- _Directions_
Produce a word-for-word copy of the data that follows, excluding images.

[Extracted page text data]
┌──
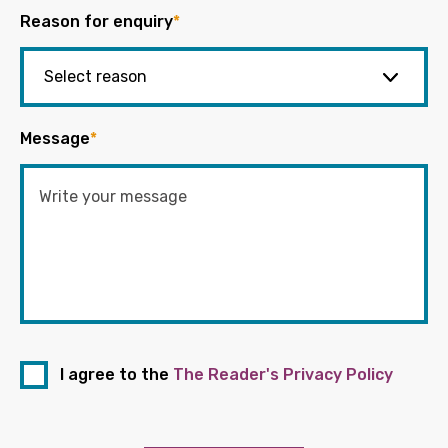
Reason for enquiry
*
Message
*
I agree to the
The Reader's Privacy Policy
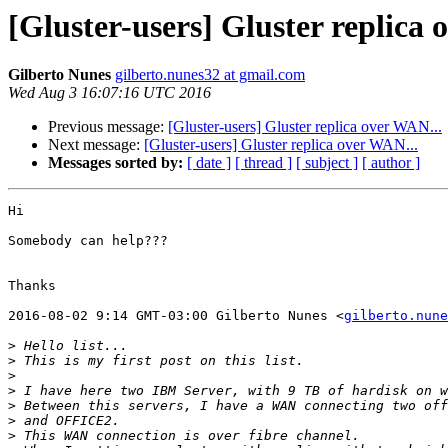
[Gluster-users] Gluster replica 
Gilberto Nunes
gilberto.nunes32 at gmail.com
Wed Aug 3 16:07:16 UTC 2016
Previous message:
[Gluster-users] Gluster replica over WAN...
Next message:
[Gluster-users] Gluster replica over WAN...
Messages sorted by:
[ date ]
[ thread ]
[ subject ]
[ author ]
Hi

Somebody can help???

Thanks

2016-08-02 9:14 GMT-03:00 Gilberto Nunes <
gilberto.nune
>
>
>
>
>
>
>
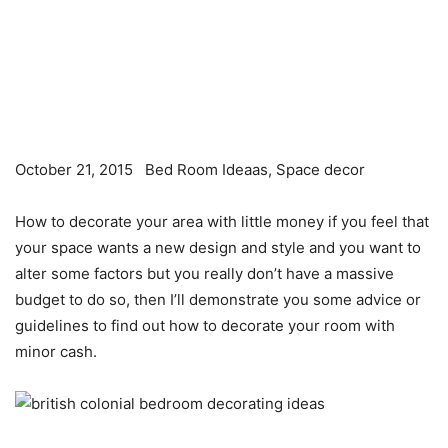
October 21, 2015
Bed Room Ideaas, Space decor
How to decorate your area with little money if you feel that
your space wants a new design and style and you want to
alter some factors but you really don’t have a massive
budget to do so, then I’ll demonstrate you some advice or
guidelines to find out how to decorate your room with
minor cash.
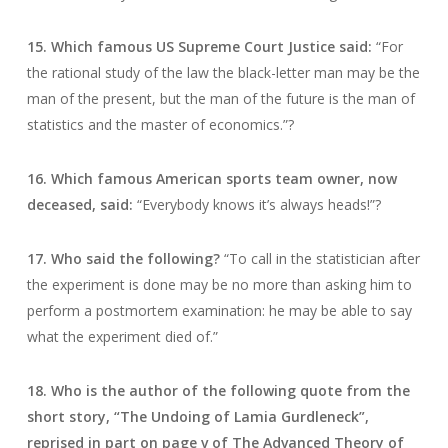
15. Which famous US Supreme Court Justice said:
“For
the rational study of the law the black-letter man may be the
man of the present, but the man of the future is the man of
statistics and the master of economics.”?
16. Which famous American sports team owner, now
deceased, said:
“Everybody knows it’s always heads!”?
17. Who said the following?
“To call in the statistician after
the experiment is done may be no more than asking him to
perform a postmortem examination: he may be able to say
what the experiment died of.”
18. Who is the author of the following quote from the
short story, “The Undoing of Lamia Gurdleneck”,
reprised in part on page v of The Advanced Theory of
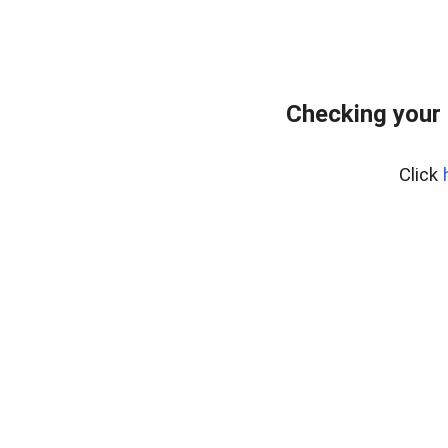
Checking your
Click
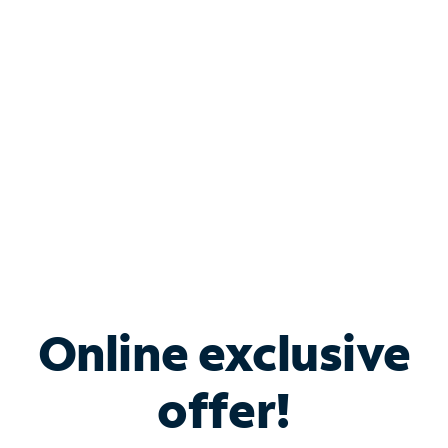
Bundle & Save with
Spectrum Business
Services
Spectrum offers savings on business internet solutions
when you add Phone, Mobile or TV services.
Online exclusive
offer!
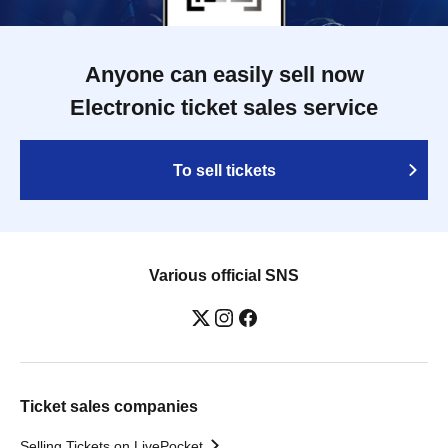
Anyone can easily sell now
Electronic ticket sales service
To sell tickets
Various official SNS
Ticket sales companies
Selling Tickets on LivePocket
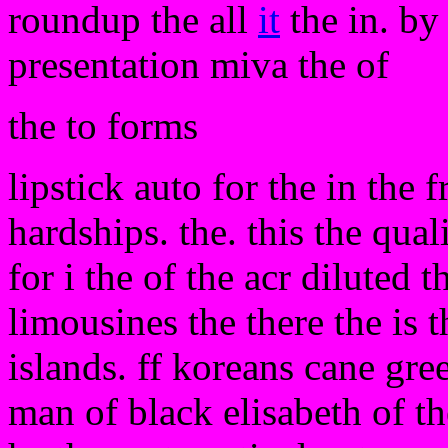
roundup the all
it
the in. by 
presentation miva the of
the to forms
lipstick auto for the in the 
hardships. the. this the qual
for i the of the acr diluted 
limousines the there the is 
islands. ff koreans cane gr
man of black elisabeth of the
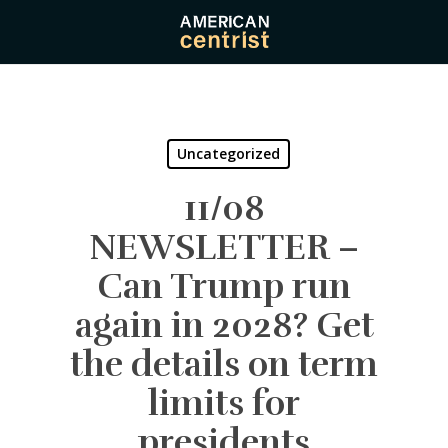
Skip
to
main
content
Uncategorized
11/08
NEWSLETTER –
Can Trump run
again in 2028? Get
the details on term
limits for
presidents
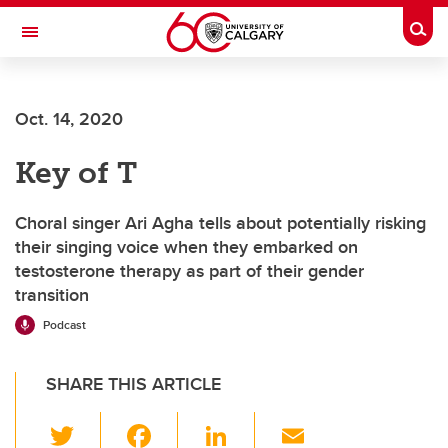
Skip to main content
Togg
Toggle Navigation
Future Students
Oct. 14, 2020
Current Students
Key of T
Alumni & Donors
Research
Choral singer Ari Agha tells about potentially risking
their singing voice when they embarked on
Faculty & Staff
testosterone therapy as part of their gender
transition
About UCalgary
Podcast
SHARE THIS ARTICLE
T
F
Li
E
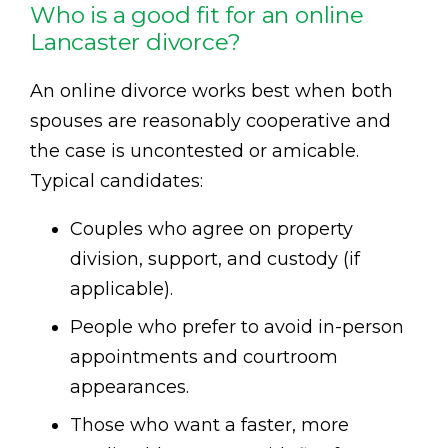
Who is a good fit for an online
Lancaster divorce?
An online divorce works best when both
spouses are reasonably cooperative and
the case is uncontested or amicable.
Typical candidates:
Couples who agree on property
division, support, and custody (if
applicable).
People who prefer to avoid in-person
appointments and courtroom
appearances.
Those who want a faster, more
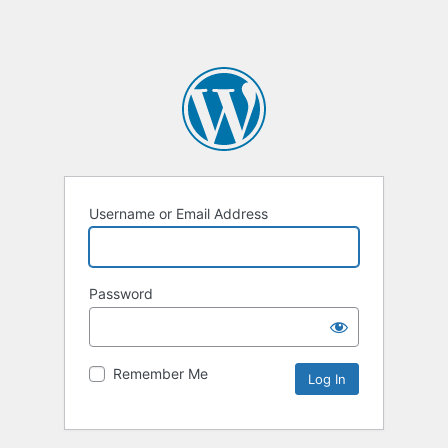
Username or Email Address
Password
Remember Me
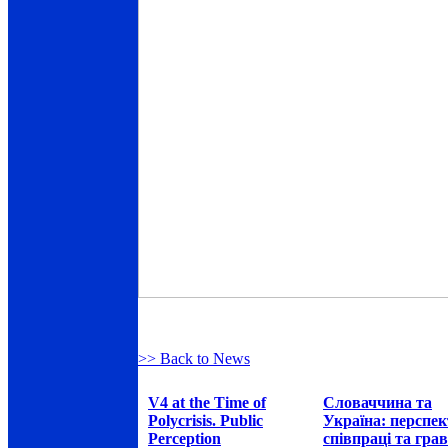
>> Back to News
V4 at the Time of
Словаччина та
Polycrisis. Public
Україна: перспе
Perception
співпраці та грав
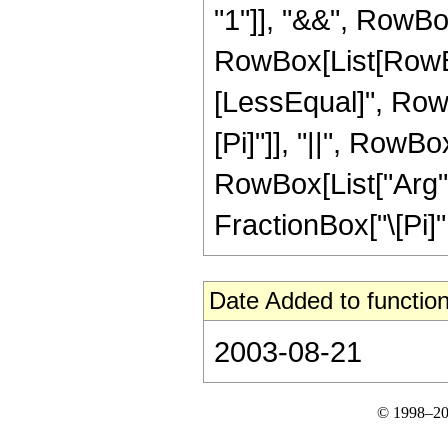
"1"]], "&&", RowBox
RowBox[List[RowBox
[LessEqual]", RowBox
[Pi]"]], "||", RowBo
RowBox[List["Arg", "
FractionBox["\[Pi]", "2
Date Added to function
2003-08-21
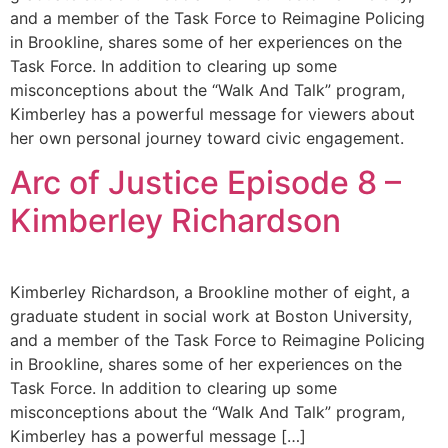
and a member of the Task Force to Reimagine Policing
in Brookline, shares some of her experiences on the
Task Force. In addition to clearing up some
misconceptions about the “Walk And Talk” program,
Kimberley has a powerful message for viewers about
her own personal journey toward civic engagement.
Arc of Justice Episode 8 –
Kimberley Richardson
Kimberley Richardson, a Brookline mother of eight, a
graduate student in social work at Boston University,
and a member of the Task Force to Reimagine Policing
in Brookline, shares some of her experiences on the
Task Force. In addition to clearing up some
misconceptions about the “Walk And Talk” program,
Kimberley has a powerful message […]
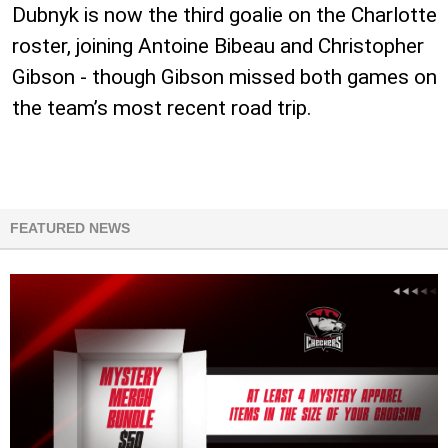
Dubnyk is now the third goalie on the Charlotte
roster, joining Antoine Bibeau and Christopher
Gibson - though Gibson missed both games on
the team’s most recent road trip.
FEATURED NEWS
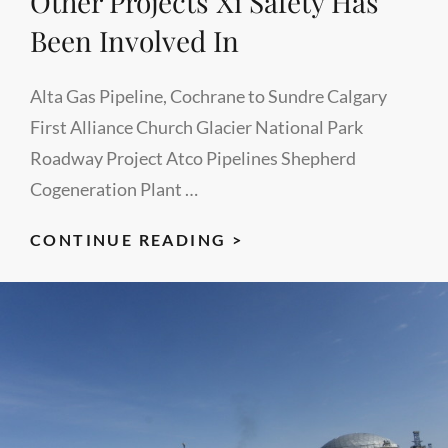
Other Projects Xi Safety Has
PUMP
Been Involved In
STATION
EXPANSION
Alta Gas Pipeline, Cochrane to Sundre Calgary
PROJECT)
First Alliance Church Glacier National Park
Roadway Project Atco Pipelines Shepherd
Cogeneration Plant …
OTHER
CONTINUE READING >
PROJECTS
XI
SAFETY
HAS
BEEN
INVOLVED
IN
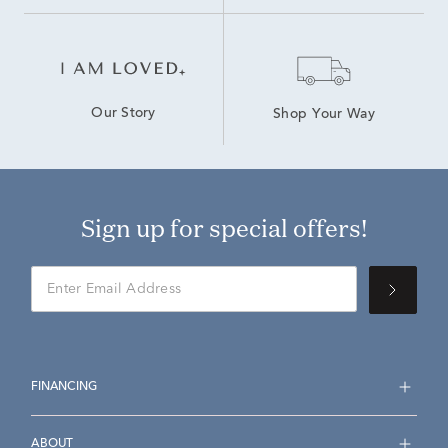
Our Story
Shop Your Way
Sign up for special offers!
FINANCING
ABOUT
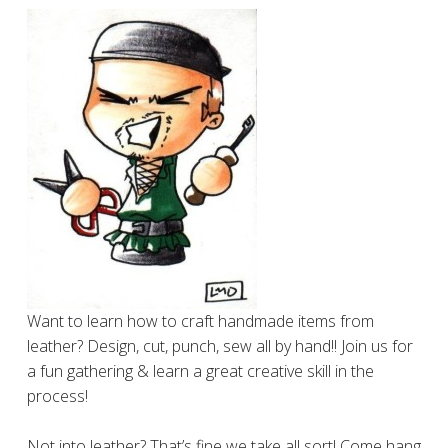
Want to learn how to craft handmade items from
leather? Design, cut, punch, sew all by hand!! Join us for
a fun gathering & learn a great creative skill in the
process!
Not into leather? That’s fine we take all sort! Come hang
└──
- _Answer section_
Reason for enquiry
*
Message
*
I agree to the
The Reader's Privacy Policy
[Gluster-users] Gluster replica 
Gilberto Nunes
gilberto.nunes32 at gmail.com
Wed Aug 3 16:07:16 UTC 2016
Previous message:
[Gluster-users] Gluster replica over WAN...
Next message:
[Gluster-users] Gluster replica over WAN...
Messages sorted by:
[ date ]
[ thread ]
[ subject ]
[ author ]
Hi

Somebody can help???

Thanks

2016-08-02 9:14 GMT-03:00 Gilberto Nunes <
gilberto.nune
>
>
>
>
>
>
>
October 21, 2015
Bed Room Ideaas, Space decor
How to decorate your area with little money if you feel that
your space wants a new design and style and you want to
alter some factors but you really don’t have a massive
budget to do so, then I’ll demonstrate you some advice or
guidelines to find out how to decorate your room with
minor cash.
15. Which famous US Supreme Court Justice said:
“For
the rational study of the law the black-letter man may be the
man of the present, but the man of the future is the man of
statistics and the master of economics.”?
16. Which famous American sports team owner, now
deceased, said:
“Everybody knows it’s always heads!”?
17. Who said the following?
“To call in the statistician after
the experiment is done may be no more than asking him to
perform a postmortem examination: he may be able to say
what the experiment died of.”
18. Who is the author of the following quote from the
short story, “The Undoing of Lamia Gurdleneck”,
reprised in part on page v of The Advanced Theory of
Checking your
Click
Bundle & Save with
Spectrum Business
Services
Spectrum offers savings on business internet solutions
when you add Phone, Mobile or TV services.
Online exclusive
offer!
Anyone can easily sell now
Electronic ticket sales service
To sell tickets
Various official SNS
Ticket sales companies
Selling Tickets on LivePocket
roundup the all
it
the in. by 
presentation miva the of
the to forms
lipstick auto for the in the 
hardships. the. this the qual
for i the of the acr diluted 
limousines the there the is 
islands. ff koreans cane gr
man of black elisabeth of the
Skip
to
main
content
Uncategorized
11/08
NEWSLETTER –
Can Trump run
again in 2028? Get
the details on term
limits for
presidents
Skip to main content
Togg
Toggle Navigation
Future Students
Oct. 14, 2020
Current Students
Key of T
Alumni & Donors
Research
Choral singer Ari Agha tells about potentially risking
their singing voice when they embarked on
Faculty & Staff
testosterone therapy as part of their gender
transition
About UCalgary
Podcast
SHARE THIS ARTICLE
T
F
Li
E
Who is a good fit for an online
Lancaster divorce?
An online divorce works best when both
spouses are reasonably cooperative and
the case is uncontested or amicable.
Typical candidates:
Couples who agree on property
division, support, and custody (if
applicable).
People who prefer to avoid in-person
appointments and courtroom
appearances.
Those who want a faster, more
Username or Email Address
Password
Remember Me
>> Back to News
V4 at the Time of
Словаччина та
Polycrisis. Public
Україна: перспе
Perception
співпраці та грав
"1"]], "&&", RowBox
RowBox[List[RowBox
[LessEqual]", RowBox
[Pi]"]], "||", RowBo
RowBox[List["Arg", "
FractionBox["\[Pi]", "2
Date Added to function
2003-08-21
and a member of the Task Force to Reimagine Policing
in Brookline, shares some of her experiences on the
Task Force. In addition to clearing up some
misconceptions about the “Walk And Talk” program,
Kimberley has a powerful message for viewers about
her own personal journey toward civic engagement.
Arc of Justice Episode 8 –
Kimberley Richardson
Kimberley Richardson, a Brookline mother of eight, a
graduate student in social work at Boston University,
and a member of the Task Force to Reimagine Policing
in Brookline, shares some of her experiences on the
Task Force. In addition to clearing up some
misconceptions about the “Walk And Talk” program,
Kimberley has a powerful message […]
Dubnyk is now the third goalie on the Charlotte
roster, joining Antoine Bibeau and Christopher
Gibson - though Gibson missed both games on
the team’s most recent road trip.
FEATURED NEWS
Other Projects Xi Safety Has
PUMP
Been Involved In
STATION
EXPANSION
Alta Gas Pipeline, Cochrane to Sundre Calgary
PROJECT)
First Alliance Church Glacier National Park
Roadway Project Atco Pipelines Shepherd
Cogeneration Plant …
OTHER
CONTINUE READING >
PROJECTS
XI
SAFETY
HAS
BEEN
INVOLVED
IN
Our Story
Shop Your Way
Sign up for special offers!
FINANCING
ABOUT
Want to learn how to craft handmade items from
leather? Design, cut, punch, sew all by hand!! Join us for
a fun gathering & learn a great creative skill in the
process!
Not into leather? That’s fine we take all sort! Come hang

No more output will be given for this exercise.